### [WHAT IS NEEDED]
Wherever a line in the data below holds "poate", copy that line.

Records drawn from a dataset:
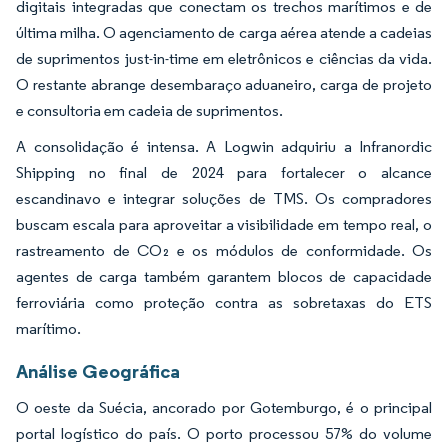
digitais integradas que conectam os trechos marítimos e de
última milha. O agenciamento de carga aérea atende a cadeias
de suprimentos just-in-time em eletrônicos e ciências da vida.
O restante abrange desembaraço aduaneiro, carga de projeto
e consultoria em cadeia de suprimentos.
A consolidação é intensa. A Logwin adquiriu a Infranordic
Shipping no final de 2024 para fortalecer o alcance
escandinavo e integrar soluções de TMS. Os compradores
buscam escala para aproveitar a visibilidade em tempo real, o
rastreamento de CO₂ e os módulos de conformidade. Os
agentes de carga também garantem blocos de capacidade
ferroviária como proteção contra as sobretaxas do ETS
marítimo.
Análise Geográfica
O oeste da Suécia, ancorado por Gotemburgo, é o principal
portal logístico do país. O porto processou 57% do volume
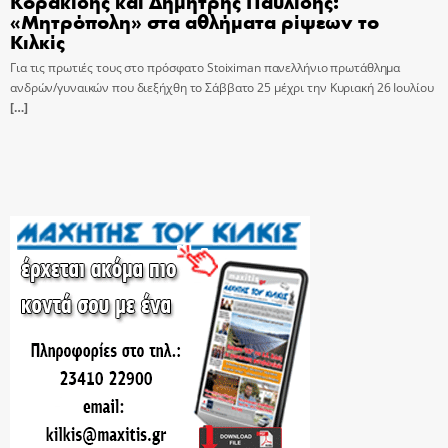
Κορακίδης και Δημήτρης Παυλίδης:
«Μητρόπολη» στα αθλήματα ρίψεων το
Κιλκίς
Για τις πρωτιές τους στο πρόσφατο Stoiximan πανελλήνιο πρωτάθλημα
ανδρών/γυναικών που διεξήχθη το Σάββατο 25 μέχρι την Κυριακή 26 Ιουλίου
[…]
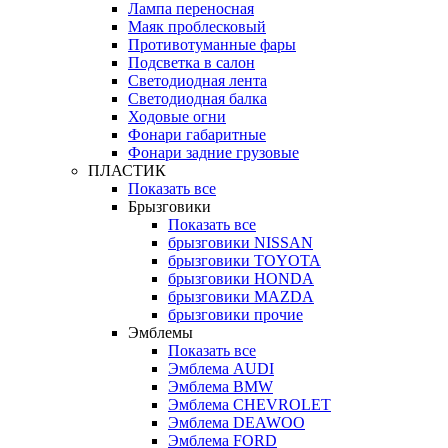
Лампа переносная
Маяк проблесковый
Противотуманные фары
Подсветка в салон
Светодиодная лента
Светодиодная балка
Ходовые огни
Фонари габаритные
Фонари задние грузовые
ПЛАСТИК
Показать все
Брызговики
Показать все
брызговики NISSAN
брызговики TOYOTA
брызговики HONDA
брызговики MAZDA
брызговики прочие
Эмблемы
Показать все
Эмблема AUDI
Эмблема BMW
Эмблема CHEVROLET
Эмблема DEAWOO
Эмблема FORD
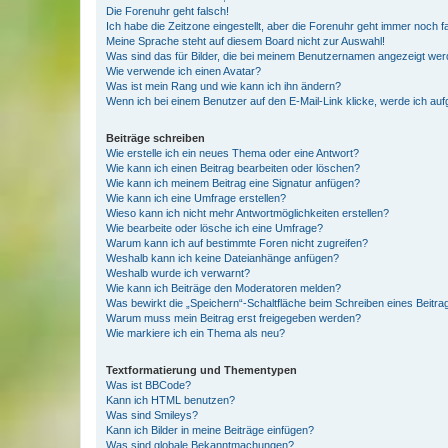
Die Forenuhr geht falsch!
Ich habe die Zeitzone eingestellt, aber die Forenuhr geht immer noch f
Meine Sprache steht auf diesem Board nicht zur Auswahl!
Was sind das für Bilder, die bei meinem Benutzernamen angezeigt we
Wie verwende ich einen Avatar?
Was ist mein Rang und wie kann ich ihn ändern?
Wenn ich bei einem Benutzer auf den E-Mail-Link klicke, werde ich au
Beiträge schreiben
Wie erstelle ich ein neues Thema oder eine Antwort?
Wie kann ich einen Beitrag bearbeiten oder löschen?
Wie kann ich meinem Beitrag eine Signatur anfügen?
Wie kann ich eine Umfrage erstellen?
Wieso kann ich nicht mehr Antwortmöglichkeiten erstellen?
Wie bearbeite oder lösche ich eine Umfrage?
Warum kann ich auf bestimmte Foren nicht zugreifen?
Weshalb kann ich keine Dateianhänge anfügen?
Weshalb wurde ich verwarnt?
Wie kann ich Beiträge den Moderatoren melden?
Was bewirkt die „Speichern“-Schaltfläche beim Schreiben eines Beitra
Warum muss mein Beitrag erst freigegeben werden?
Wie markiere ich ein Thema als neu?
Textformatierung und Thementypen
Was ist BBCode?
Kann ich HTML benutzen?
Was sind Smileys?
Kann ich Bilder in meine Beiträge einfügen?
Was sind globale Bekanntmachungen?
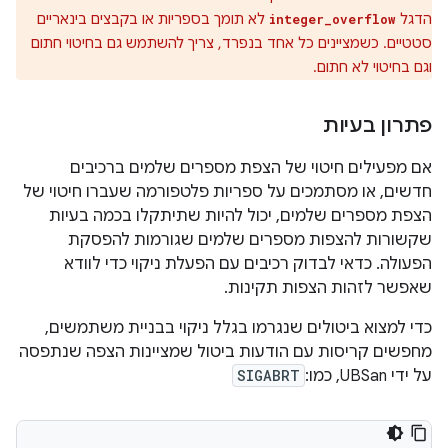
הדגל
לא תומך בספריות או בקבצים בינאריים
integer_overflow
סטטיים. כשמציינים כל אחד בנפרד, צריך להשתמש גם בחיטוי חתום
וגם בחיטוי לא חתום.
פתרון בעיות
אם מפעילים חיטוי של הצפת מספרים שלמים ברכיבים
חדשים, או מסתמכים על ספריות פלטפורמה שעברו חיטוי של
הצפת מספרים שלמים, יכול להיות שתיתקלו בכמה בעיות
שקשורות להצפות מספרים שלמים שגורמות להפסקת
הפעולה. כדאי לבדוק רכיבים עם הפעלת ניקוי כדי לוודא
שאפשר לזהות הצפות תקינות.
כדי למצוא ביטולים שנגרמו בגלל ניקוי בבניית משתמשים,
מחפשים קריסות עם הודעות ביטול שמציינות הצפה שנתפסה
על ידי UBSan, כמו:
SIGABRT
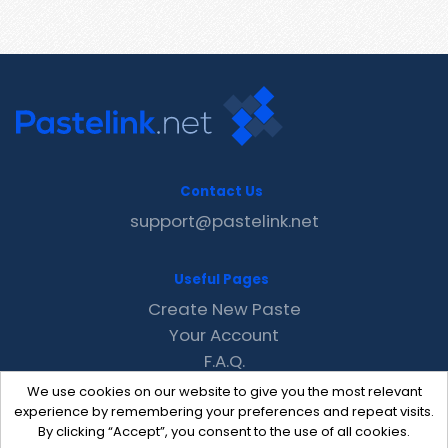
Contact Us
support@pastelink.net
Useful Pages
Create New Paste
Your Account
F.A.Q.
Recent
We use cookies on our website to give you the most relevant
Contact
experience by remembering your preferences and repeat visits.
By clicking “Accept”, you consent to the use of all cookies.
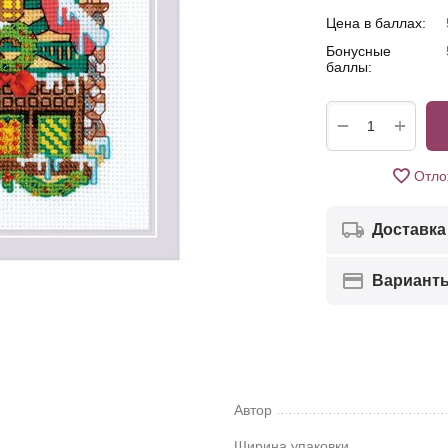
Цена в баллах:
Бонусные
баллы:
+
−
Отло
Доставка
Вариант
Автор
Ширина упаковки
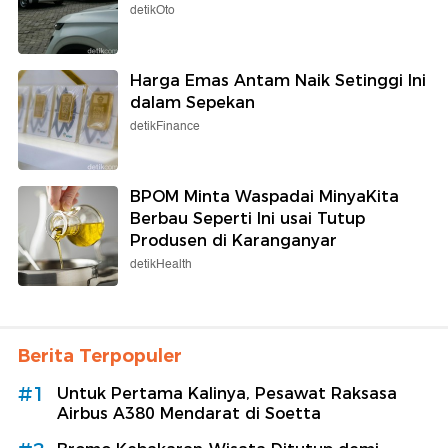
detikOto
Harga Emas Antam Naik Setinggi Ini
dalam Sepekan
detikFinance
BPOM Minta Waspadai MinyaKita
Berbau Seperti Ini usai Tutup
Produsen di Karanganyar
detikHealth
Berita Terpopuler
#1
Untuk Pertama Kalinya, Pesawat Raksasa
Airbus A380 Mendarat di Soetta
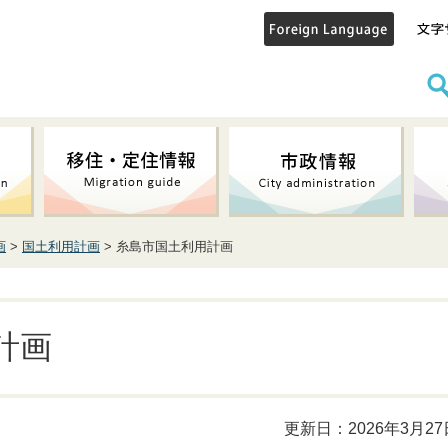
画
>
国土利用計画
> 糸島市国土利用計画
計画
更新日：2026年3月27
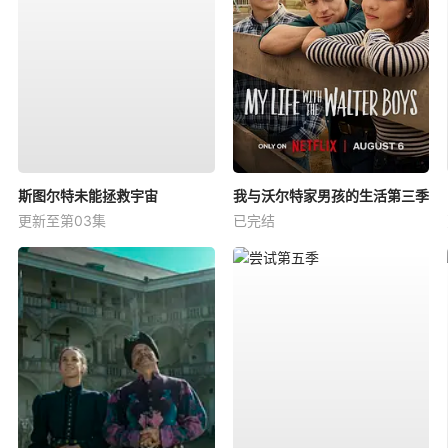
斯图尔特未能拯救宇宙
我与沃尔特家男孩的生活第三季
更新至第03集
已完结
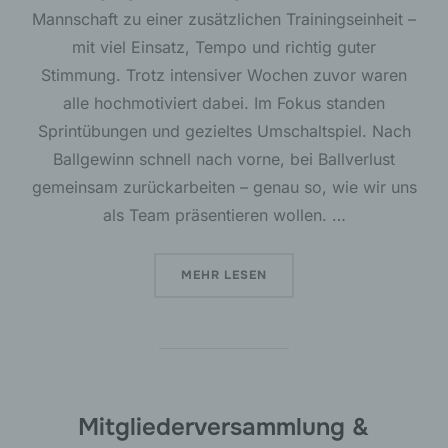
erhalten, gelten jedoch nicht als Empfänger.
Mannschaft zu einer zusätzlichen Trainingseinheit –
mit viel Einsatz, Tempo und richtig guter
Stimmung. Trotz intensiver Wochen zuvor waren
j) Dritter
alle hochmotiviert dabei. Im Fokus standen
Dritter ist eine natürliche oder juristische Person,
Sprintübungen und gezieltes Umschaltspiel. Nach
Behörde, Einrichtung oder andere Stelle außer
Ballgewinn schnell nach vorne, bei Ballverlust
der betroffenen Person, dem Verantwortlichen,
dem Auftragsverarbeiter und den Personen, die
gemeinsam zurückarbeiten – genau so, wie wir uns
unter der unmittelbaren Verantwortung des
als Team präsentieren wollen. …
Verantwortlichen oder des Auftragsverarbeiters
befugt sind, die personenbezogenen Daten zu
verarbeiten.
ÜBER „EINSATZ IM TRAINING – 
MEHR
LESEN
k) Einwilligung
Einwilligung ist jede von der betroffenen Person
freiwillig für den bestimmten Fall in informierter
Weise und unmissverständlich abgegebene
Willensbekundung in Form einer Erklärung oder
Mitgliederversammlung &
einer sonstigen eindeutigen bestätigenden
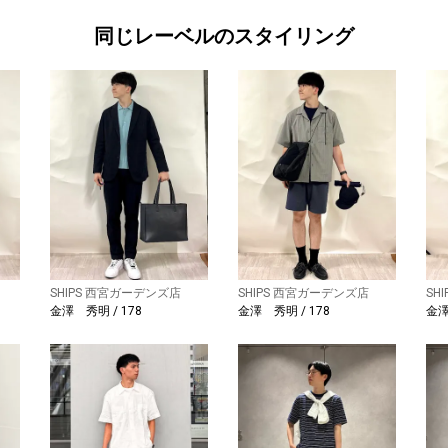
同じレーベルのスタイリング
SHIPS 西宮ガーデンズ店
SHIPS 西宮ガーデンズ店
SH
金澤 秀明 / 178
金澤 秀明 / 178
金澤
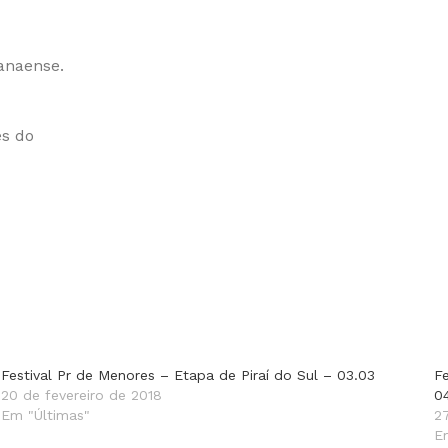
anaense.
és do
Festival Pr de Menores – Etapa de Piraí do Sul – 03.03
F
20 de fevereiro de 2018
0
Em "Últimas"
2
E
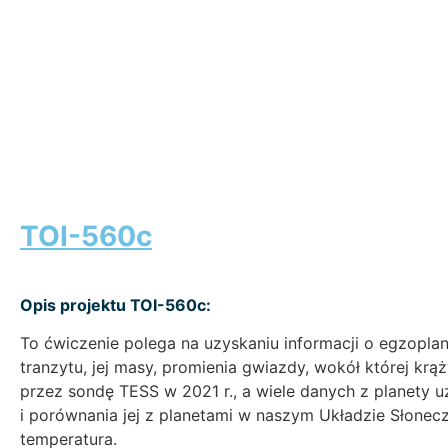
TOI-560c
Opis projektu TOI-560c:
To ćwiczenie polega na uzyskaniu informacji o egzopla
tranzytu, jej masy, promienia gwiazdy, wokół której krą
przez sondę TESS w 2021 r., a wiele danych z planety
i porównania jej z planetami w naszym Układzie Słoneczn
temperatura.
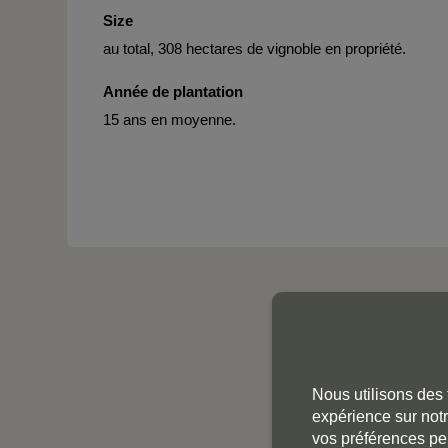
Size
au total, 308 hectares de vignoble en propriété.
Année de plantation
15 ans en moyenne.
Nous utilisons des 
expérience sur notr
vos préférences pe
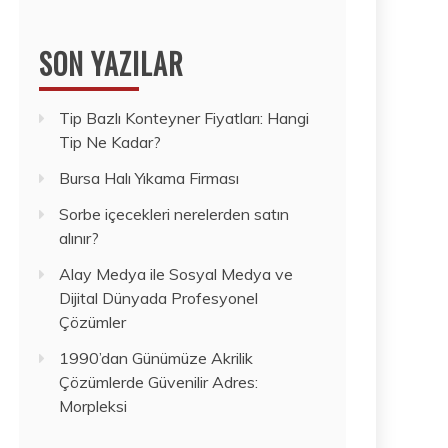
SON YAZILAR
Tip Bazlı Konteyner Fiyatları: Hangi
Tip Ne Kadar?
Bursa Halı Yıkama Firması
Sorbe içecekleri nerelerden satın
alınır?
Alay Medya ile Sosyal Medya ve
Dijital Dünyada Profesyonel
Çözümler
1990’dan Günümüze Akrilik
Çözümlerde Güvenilir Adres:
Morpleksi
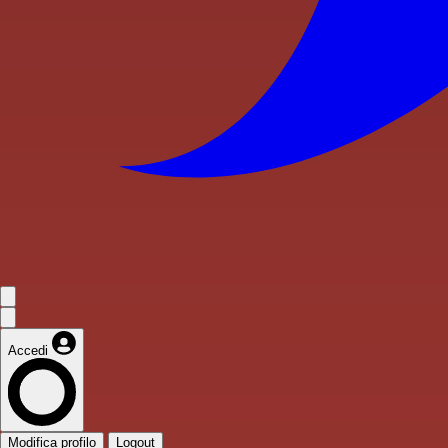
Accedi
Modifica profilo
Logout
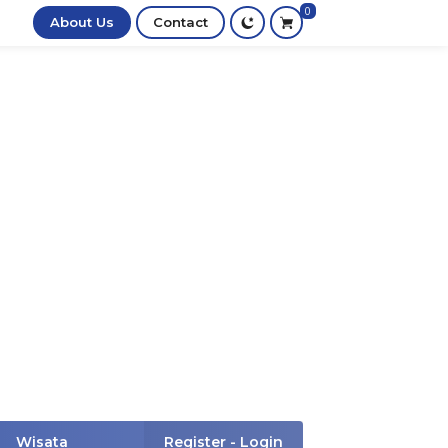
0
About Us
Contact
Wisata
Register - Login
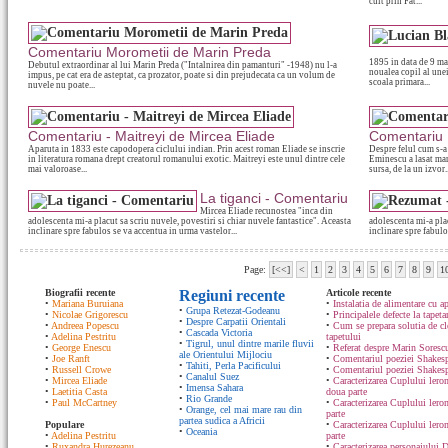
cult prin Fat...
Comentariu Morometii de Marin Preda
1895 in data de 9 ma
Debutul extraordinar al lui Marin Preda ("Intalnirea din pamanturi" -1948) nu l-a
noualea copil al unei
impus, pe cat era de asteptat, ca prozator, poate si din prejudecata ca un volum de
scoala primara...
nuvele nu poate...
Comentariu - Maitreyi de Mircea Eliade
Comentariu 
Aparuta in 1833 este capodopera ciclului indian. Prin acest roman Eliade se inscrie
Despre felul cum s-a
in literatura romana drept creatorul romanului exotic. Maitreyi este unul dintre cele
Eminescu a lasat mart
mai valoroase...
sursa, de la un izvor..
La tiganci - Comentariu
Mircea Eliade recunostea "inca din
adolescenta mi-a placut sa scriu nuvele, povestiri si chiar nuvele fantastice". Aceasta
adolescenta mi-a plac
inclinare spre fabulos se va accentua in urma vastelor...
inclinare spre fabulo
Page:
[<<]
<
1
2
3
4
5
6
7
8
9
1
Biografii recente
Regiuni recente
Articole recente
•
Mariana Buruiana
•
Instalatia de alimentare cu ap
•
Grupa Retezat-Godeanu
•
Nicolae Grigorescu
•
Principalele defecte la tapeta
•
Despre Carpatii Orientali
•
Andreea Popescu
•
Cum se prepara solutia de cle
•
Cascada Victoria
•
Adelina Pestritu
tapetului
•
Tigrul, unul dintre marile fluvii
•
George Enescu
•
Referat despre Marin Sorescu
ale Orientului Mijlociu
•
Joe Ranft
•
Comentariul poeziei Shakespe
•
Tahiti, Perla Pacificului
•
Russell Crowe
•
Comentariul poeziei Shakesp
•
Canalul Suez
•
Mircea Eliade
•
Caracterizarea Cuplului lero
•
Imensa Sahara
•
Laetitia Casta
doua parte
•
Rio Grande
•
Paul McCartney
•
Caracterizarea Cuplului lero
•
Orange, cel mai mare rau din
parte
partea sudica a Africii
Populare
•
Caracterizarea Cuplului ler
•
Oceania
•
Adelina Pestritu
parte
•
Ruxandra Hurezeanu
•
Caracterizarea personajului D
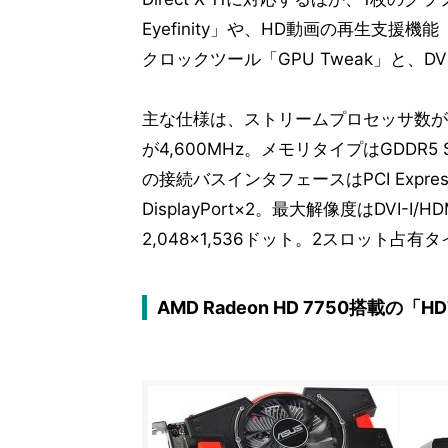
Eyefinity」や、HD動画の再生支援機
クロックツール「GPU Tweak」と、D
主な仕様は、ストリームプロセッサ数が6
が4,600MHz。メモリタイプはGDDR5 
の接続バスインタフェースはPCI Express 
DisplayPort×2。最大解像度はDVI-I/HDM
2,048×1,536ドット。2スロット占有
AMD Radeon HD 7750搭載の「HD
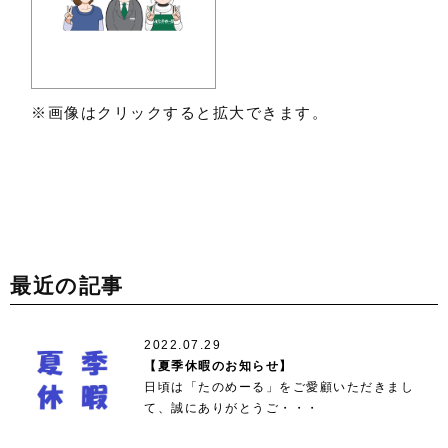
※画像はクリックすると拡大できます。
最近の記事
2022.07.29
【夏季休暇のお知らせ】
日頃は「たのめーる」をご愛顧いただきまし
て、誠にありがとうご・・・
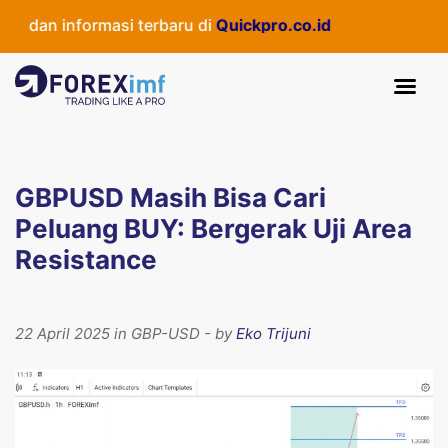
 dan informasi terbaru di
Quickpro.co.id
GBPUSD Masih Bisa Cari
Peluang BUY: Bergerak Uji Area
Resistance
22 April 2025 in GBP-USD - by
Eko Trijuni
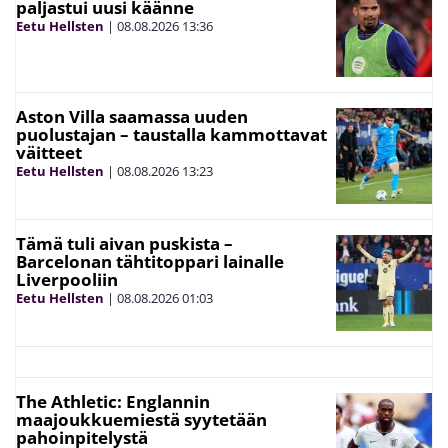
paljastui uusi käänne
Eetu Hellsten
|
08.08.2026
13:36
Aston Villa saamassa uuden
puolustajan – taustalla kammottavat
väitteet
Eetu Hellsten
|
08.08.2026
13:23
Tämä tuli aivan puskista –
Barcelonan tähtitoppari lainalle
Liverpooliin
Eetu Hellsten
|
08.08.2026
01:03
The Athletic: Englannin
maajoukkuemiestä syytetään
pahoinpitelystä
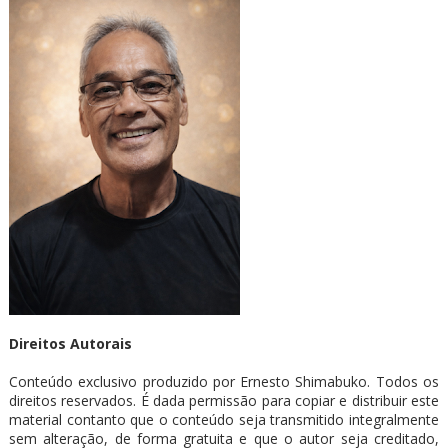
Direitos Autorais
Conteúdo exclusivo produzido por Ernesto Shimabuko. Todos os
direitos reservados. É dada permissão para copiar e distribuir este
material contanto que o conteúdo seja transmitido integralmente
sem alteração, de forma gratuita e que o autor seja creditado,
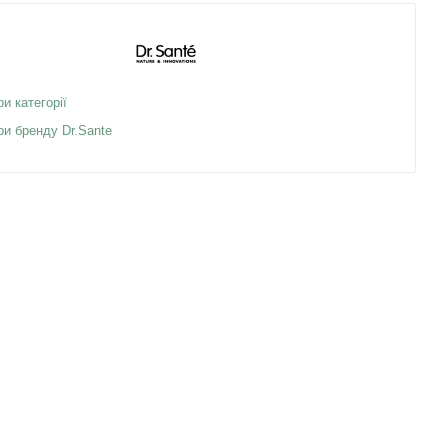
ри категорії
ри бренду Dr.Sante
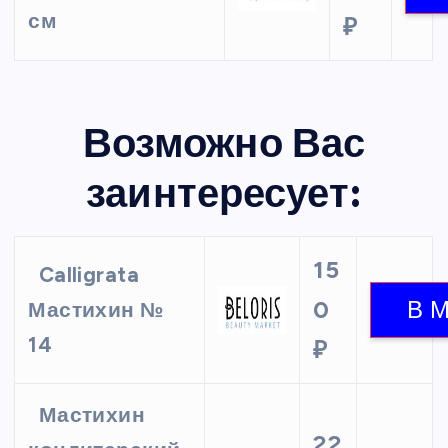
см
₽
Возможно Вас
заинтересует:
15
Calligrata
0
Мастихин №
14
₽
Мастихин
22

### [ANSWER TO THIS TASK]
impus, pe cat era de asteptat, ca prozator, poate si din prejudecata ca un volum de
nuvele nu poate...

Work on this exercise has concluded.